The study used a cross-sectional design with a qualitative approach. Semi-structured in-depth interviews were conducted with community members unaffected by leprosy. Participants were selected using stratified purposive sampling. Thematic analysis was performed based on the “Framework Approach”.

Results

A total of 21 community members were included in this study. We found that the majority of the participants perceived persons affected by leprosy negatively, they were considered dirty, incurable, and inferior. Participants indicated that they avoid touching, social interactions, and sharing meals with persons affected by leprosy. In addition, leprosy was said to negatively impact employment opportunities and the marriage prospects of persons affected and their family members.

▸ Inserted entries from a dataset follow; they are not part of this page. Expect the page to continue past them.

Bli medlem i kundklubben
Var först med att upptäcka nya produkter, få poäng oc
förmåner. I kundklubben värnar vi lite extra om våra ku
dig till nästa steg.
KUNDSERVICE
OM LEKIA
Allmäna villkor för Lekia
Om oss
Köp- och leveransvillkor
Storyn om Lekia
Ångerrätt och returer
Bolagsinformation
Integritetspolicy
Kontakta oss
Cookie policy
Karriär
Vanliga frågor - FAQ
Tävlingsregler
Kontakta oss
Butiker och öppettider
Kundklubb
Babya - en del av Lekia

Marriage prospects were considered worse for women affected by leprosy. We identified four main drivers of stigmatization: (1) local beliefs and misconceptions about leprosy (e.g. the belief that leprosy is hereditary, incurable, or highly infectious), (2) fear of disability and deformity, (3) fear of infection, and (4) perceived poor personal hygiene of persons affected.

Conclusion

This study revealed negative perceptions regarding leprosy, including misconceptions about etiology, fear and desire to keep social distance towards persons affected. Our findings underscore the importance of community education and behavior change as key to transforming perceptions and behavior towards persons affected.